INDICATIONS and IMPORTANT SAFETY INFORMATION for ABILIFY® (aripiprazole)
ABILIFY is indicated for:
- Treatment of Schizophrenia in adults and adolescents 13 to 17 years of age
- Acute treatment of manic or mixed episodes associated with Bipolar I Disorder as monotherapy and as an adjunct to lithium or valproate in adult and pediatric patients 10 to 17 years of age
- Maintenance treatment of Bipolar I Disorder, both as monotherapy and as an adjunct to lithium or valproate in adults
- Use as an adjunctive therapy to antidepressants in adults with Major Depressive Disorder who have had an inadequate response to antidepressant therapy
- Treatment of irritability associated with Autistic Disorder in pediatric patients 6 to 17 years of age
- Treatment of Tourette’s Disorder in pediatric patients 6 to 18 years of age
Special Considerations for Pediatric Uses:
- Treatment for pediatric patients should be initiated only after a thorough diagnostic evaluation and careful consideration of the risks and benefits of treatment. Medication should be part of a treatment program that also includes psychological, educational, and social interventions
IMPORTANT SAFETY INFORMATION
WARNING: INCREASED MORTALITY IN ELDERLY PATIENTS WITH DEMENTIA-RELATED PSYCHOSIS
Elderly patients with dementia-related psychosis treated with antipsychotic drugs are at an increased risk (1.6 to 1.7 times) of death compared to placebo (4.5% vs 2.6%, respectively). Although the causes of death were varied, most of the deaths appeared to be cardiovascular (e.g., heart failure, sudden death) or infectious (e.g., pneumonia) in nature. ABILIFY is not approved for the treatment of patients with dementia-related psychosis.
WARNING: SUICIDAL THOUGHTS AND BEHAVIORS
Antidepressants increased the risk compared to placebo of suicidal thinking and behavior (suicidality) in children, adolescents, and young adults in short-term studies of Major Depressive Disorder (MDD) and other psychiatric disorders. Anyone considering the use of adjunctive ABILIFY or another antidepressant in a child, adolescent, or young adult must balance this risk with the clinical need. Short-term studies did not show an increased risk of suicidality in adults beyond age 24. Depression and certain other psychiatric disorders are themselves associated with increases in the risk of suicide. Patients of all ages who are started on antidepressant therapy should be monitored appropriately and observed closely for clinical worsening, suicidality, or unusual changes in behavior. Families and caregivers should be advised of the need for close observation and communication with the prescriber. ABILIFY is not approved for use in pediatric patients with depression.

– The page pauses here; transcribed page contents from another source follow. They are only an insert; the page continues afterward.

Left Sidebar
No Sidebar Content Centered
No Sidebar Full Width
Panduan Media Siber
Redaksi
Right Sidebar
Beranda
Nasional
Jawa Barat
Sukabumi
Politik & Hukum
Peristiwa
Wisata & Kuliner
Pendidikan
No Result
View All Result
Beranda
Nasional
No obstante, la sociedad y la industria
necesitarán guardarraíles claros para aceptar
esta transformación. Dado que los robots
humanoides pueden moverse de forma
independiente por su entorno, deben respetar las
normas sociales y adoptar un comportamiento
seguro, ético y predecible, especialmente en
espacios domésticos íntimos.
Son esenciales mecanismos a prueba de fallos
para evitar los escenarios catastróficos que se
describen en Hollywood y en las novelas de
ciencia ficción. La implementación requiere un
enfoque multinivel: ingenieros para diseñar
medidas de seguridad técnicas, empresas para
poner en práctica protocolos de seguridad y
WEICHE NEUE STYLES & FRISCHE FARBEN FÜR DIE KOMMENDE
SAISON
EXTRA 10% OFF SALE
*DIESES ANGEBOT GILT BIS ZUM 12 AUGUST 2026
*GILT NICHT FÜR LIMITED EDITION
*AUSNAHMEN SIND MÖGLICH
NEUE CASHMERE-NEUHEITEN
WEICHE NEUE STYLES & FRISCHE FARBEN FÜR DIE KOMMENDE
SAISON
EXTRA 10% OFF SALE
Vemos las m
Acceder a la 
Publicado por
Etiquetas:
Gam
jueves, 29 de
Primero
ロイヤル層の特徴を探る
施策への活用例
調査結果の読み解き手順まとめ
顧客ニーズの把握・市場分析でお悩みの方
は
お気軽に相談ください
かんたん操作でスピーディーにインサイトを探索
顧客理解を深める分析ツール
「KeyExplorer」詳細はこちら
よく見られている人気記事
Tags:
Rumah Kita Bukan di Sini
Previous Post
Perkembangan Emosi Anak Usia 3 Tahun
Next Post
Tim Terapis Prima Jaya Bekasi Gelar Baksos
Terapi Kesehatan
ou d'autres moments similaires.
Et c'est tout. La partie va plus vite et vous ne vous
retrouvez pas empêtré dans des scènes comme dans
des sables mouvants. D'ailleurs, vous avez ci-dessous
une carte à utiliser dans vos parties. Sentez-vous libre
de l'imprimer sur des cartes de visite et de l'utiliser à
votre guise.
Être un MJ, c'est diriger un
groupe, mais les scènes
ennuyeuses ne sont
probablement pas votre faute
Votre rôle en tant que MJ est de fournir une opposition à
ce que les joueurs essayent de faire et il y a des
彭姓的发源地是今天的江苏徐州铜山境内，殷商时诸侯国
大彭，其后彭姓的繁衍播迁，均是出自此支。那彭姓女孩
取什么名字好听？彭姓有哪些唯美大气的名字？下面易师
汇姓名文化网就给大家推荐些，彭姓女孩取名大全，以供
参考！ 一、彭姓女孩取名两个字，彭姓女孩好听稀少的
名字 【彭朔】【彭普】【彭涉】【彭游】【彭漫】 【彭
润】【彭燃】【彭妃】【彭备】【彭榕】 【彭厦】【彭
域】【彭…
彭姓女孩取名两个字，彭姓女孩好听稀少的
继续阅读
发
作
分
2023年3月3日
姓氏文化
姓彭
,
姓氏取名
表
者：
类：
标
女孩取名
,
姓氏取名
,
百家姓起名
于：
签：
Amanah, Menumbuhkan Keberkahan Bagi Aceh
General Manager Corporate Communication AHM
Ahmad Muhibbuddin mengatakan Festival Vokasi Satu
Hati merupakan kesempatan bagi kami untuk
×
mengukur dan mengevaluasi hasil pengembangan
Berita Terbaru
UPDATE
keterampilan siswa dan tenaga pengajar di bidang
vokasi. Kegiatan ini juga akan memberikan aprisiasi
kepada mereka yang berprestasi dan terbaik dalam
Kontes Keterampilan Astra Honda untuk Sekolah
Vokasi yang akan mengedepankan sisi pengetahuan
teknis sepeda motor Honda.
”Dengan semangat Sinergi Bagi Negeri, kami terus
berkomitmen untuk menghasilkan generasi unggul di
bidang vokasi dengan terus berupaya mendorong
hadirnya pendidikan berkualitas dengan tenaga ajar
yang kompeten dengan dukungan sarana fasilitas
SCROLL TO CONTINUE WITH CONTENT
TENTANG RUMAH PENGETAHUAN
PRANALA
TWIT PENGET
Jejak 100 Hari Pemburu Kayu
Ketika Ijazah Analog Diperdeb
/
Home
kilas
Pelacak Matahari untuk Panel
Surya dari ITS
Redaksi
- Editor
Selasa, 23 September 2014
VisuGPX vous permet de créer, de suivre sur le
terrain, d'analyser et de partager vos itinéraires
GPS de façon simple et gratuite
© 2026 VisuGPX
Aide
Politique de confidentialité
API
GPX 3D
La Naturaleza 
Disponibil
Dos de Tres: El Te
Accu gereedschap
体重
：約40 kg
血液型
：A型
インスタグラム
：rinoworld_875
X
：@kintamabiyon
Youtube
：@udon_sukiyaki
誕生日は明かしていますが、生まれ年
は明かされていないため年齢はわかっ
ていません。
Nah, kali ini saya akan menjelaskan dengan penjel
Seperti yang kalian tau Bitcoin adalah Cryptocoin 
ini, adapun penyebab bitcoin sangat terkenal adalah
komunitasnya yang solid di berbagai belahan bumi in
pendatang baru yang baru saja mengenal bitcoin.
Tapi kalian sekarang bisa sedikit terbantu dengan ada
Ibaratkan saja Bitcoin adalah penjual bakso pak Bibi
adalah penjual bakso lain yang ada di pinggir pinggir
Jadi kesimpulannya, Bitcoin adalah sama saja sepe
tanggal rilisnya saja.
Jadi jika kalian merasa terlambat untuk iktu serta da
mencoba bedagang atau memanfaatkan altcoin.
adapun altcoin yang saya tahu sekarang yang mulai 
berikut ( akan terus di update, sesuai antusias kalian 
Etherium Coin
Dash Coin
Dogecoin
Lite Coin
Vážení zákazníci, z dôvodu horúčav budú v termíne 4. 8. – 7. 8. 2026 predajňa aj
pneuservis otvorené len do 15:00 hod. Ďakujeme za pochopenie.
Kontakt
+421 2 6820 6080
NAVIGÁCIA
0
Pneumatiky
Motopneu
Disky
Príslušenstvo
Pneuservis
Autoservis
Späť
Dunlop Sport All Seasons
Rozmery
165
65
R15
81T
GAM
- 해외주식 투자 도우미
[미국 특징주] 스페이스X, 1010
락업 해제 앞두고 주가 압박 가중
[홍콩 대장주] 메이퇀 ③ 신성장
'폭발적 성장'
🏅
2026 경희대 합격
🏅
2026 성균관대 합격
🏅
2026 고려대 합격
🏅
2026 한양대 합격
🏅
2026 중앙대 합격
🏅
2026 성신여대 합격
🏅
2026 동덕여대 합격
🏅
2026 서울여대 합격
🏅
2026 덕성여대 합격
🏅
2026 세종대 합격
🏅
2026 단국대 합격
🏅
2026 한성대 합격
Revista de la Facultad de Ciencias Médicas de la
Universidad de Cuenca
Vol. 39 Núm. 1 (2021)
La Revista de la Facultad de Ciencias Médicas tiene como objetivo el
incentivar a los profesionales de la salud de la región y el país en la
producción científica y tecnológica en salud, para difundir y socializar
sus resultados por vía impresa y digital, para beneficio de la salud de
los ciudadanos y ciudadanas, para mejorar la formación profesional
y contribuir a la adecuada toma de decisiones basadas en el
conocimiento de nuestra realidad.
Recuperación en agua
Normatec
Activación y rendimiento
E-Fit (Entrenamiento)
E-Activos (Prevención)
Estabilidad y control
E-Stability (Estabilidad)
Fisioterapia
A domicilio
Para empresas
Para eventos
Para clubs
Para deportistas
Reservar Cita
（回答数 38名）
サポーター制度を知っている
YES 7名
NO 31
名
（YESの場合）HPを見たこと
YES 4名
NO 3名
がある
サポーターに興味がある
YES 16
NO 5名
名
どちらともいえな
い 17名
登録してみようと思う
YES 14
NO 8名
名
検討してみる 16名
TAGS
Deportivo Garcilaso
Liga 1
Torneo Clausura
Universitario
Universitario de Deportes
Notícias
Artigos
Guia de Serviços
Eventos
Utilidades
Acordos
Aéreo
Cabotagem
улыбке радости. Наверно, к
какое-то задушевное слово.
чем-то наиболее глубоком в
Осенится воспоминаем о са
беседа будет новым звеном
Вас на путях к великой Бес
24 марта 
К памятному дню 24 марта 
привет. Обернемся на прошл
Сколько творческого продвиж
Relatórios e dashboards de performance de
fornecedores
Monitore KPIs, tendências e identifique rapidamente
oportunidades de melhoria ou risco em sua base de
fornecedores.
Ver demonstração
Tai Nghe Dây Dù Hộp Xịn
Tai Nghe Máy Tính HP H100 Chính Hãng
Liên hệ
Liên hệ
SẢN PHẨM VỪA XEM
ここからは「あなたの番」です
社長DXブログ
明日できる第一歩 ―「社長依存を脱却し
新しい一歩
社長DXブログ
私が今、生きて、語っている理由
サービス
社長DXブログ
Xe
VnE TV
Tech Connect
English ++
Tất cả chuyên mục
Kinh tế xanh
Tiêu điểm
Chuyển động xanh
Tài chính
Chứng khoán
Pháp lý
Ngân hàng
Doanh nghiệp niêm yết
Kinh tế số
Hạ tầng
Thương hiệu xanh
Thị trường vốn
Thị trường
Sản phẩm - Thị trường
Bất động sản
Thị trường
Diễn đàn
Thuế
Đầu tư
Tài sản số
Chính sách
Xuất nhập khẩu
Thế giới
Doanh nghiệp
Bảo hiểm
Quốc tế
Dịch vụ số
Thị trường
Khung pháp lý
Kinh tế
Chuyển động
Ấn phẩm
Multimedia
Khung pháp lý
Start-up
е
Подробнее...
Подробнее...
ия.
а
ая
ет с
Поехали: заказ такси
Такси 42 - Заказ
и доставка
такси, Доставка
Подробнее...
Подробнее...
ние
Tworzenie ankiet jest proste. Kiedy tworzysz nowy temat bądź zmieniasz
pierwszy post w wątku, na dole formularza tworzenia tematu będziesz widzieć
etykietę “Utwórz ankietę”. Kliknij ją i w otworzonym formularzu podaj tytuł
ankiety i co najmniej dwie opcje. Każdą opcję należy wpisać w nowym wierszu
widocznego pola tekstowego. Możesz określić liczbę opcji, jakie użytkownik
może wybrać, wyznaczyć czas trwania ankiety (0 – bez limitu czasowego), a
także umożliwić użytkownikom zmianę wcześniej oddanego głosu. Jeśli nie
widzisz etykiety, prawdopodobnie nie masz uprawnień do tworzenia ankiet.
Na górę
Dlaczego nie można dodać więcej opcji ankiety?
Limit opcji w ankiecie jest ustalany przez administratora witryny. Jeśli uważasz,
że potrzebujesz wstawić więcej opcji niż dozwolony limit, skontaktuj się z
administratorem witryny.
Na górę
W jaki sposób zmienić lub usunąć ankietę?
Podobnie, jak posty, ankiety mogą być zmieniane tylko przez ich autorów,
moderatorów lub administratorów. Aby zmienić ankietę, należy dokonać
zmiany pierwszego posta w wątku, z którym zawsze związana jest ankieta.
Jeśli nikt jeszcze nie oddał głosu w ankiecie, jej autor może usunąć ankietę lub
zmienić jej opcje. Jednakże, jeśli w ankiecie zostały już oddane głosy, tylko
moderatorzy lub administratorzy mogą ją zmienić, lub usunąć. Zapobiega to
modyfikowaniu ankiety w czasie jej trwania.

Contraindication – Known hypersensitivity reaction to ABILIFY. Reactions have ranged from pruritus/urticaria to anaphylaxis.
Cerebrovascular Adverse Events, Including Stroke – Increased incidence of cerebrovascular adverse events (e.g., stroke, transient ischemic attack), including fatalities, have been reported in clinical trials of elderly patients with dementia-related psychosis treated with ABILIFY.
Neuroleptic Malignant Syndrome (NMS) – A potentially fatal symptom complex sometimes referred to as NMS may occur with administration of antipsychotic drugs, including ABILIFY. Rare cases of NMS occurred during ABILIFY treatment. Signs and symptoms of NMS include hyperpyrexia, muscle rigidity, altered mental status, and evidence of autonomic instability (e.g., irregular pulse or blood pressure, tachycardia, diaphoresis, and cardiac dysrhythmia). Additional signs may include elevated creatinine phosphokinase, myoglobinuria (rhabdomyolysis), and acute renal failure. The management of NMS should include: 1) immediate discontinuation of antipsychotic drugs and other drugs not essential to concurrent therapy; 2) intensive symptomatic treatment and medical monitoring; and 3) treatment of any concomitant serious medical problems for which specific treatments are available.
Tardive Dyskinesia (TD) – The risk of developing TD (a syndrome of abnormal, involuntary movements) and the potential for it to become irreversible are believed to increase as the duration of treatment and the total cumulative dose of antipsychotic increase. The syndrome can develop, although much less commonly, after relatively brief treatment periods at low doses. Prescribing should be consistent with the need to minimize TD. There is no known treatment for established TD, although the syndrome may remit, partially or completely, if antipsychotic treatment is withdrawn.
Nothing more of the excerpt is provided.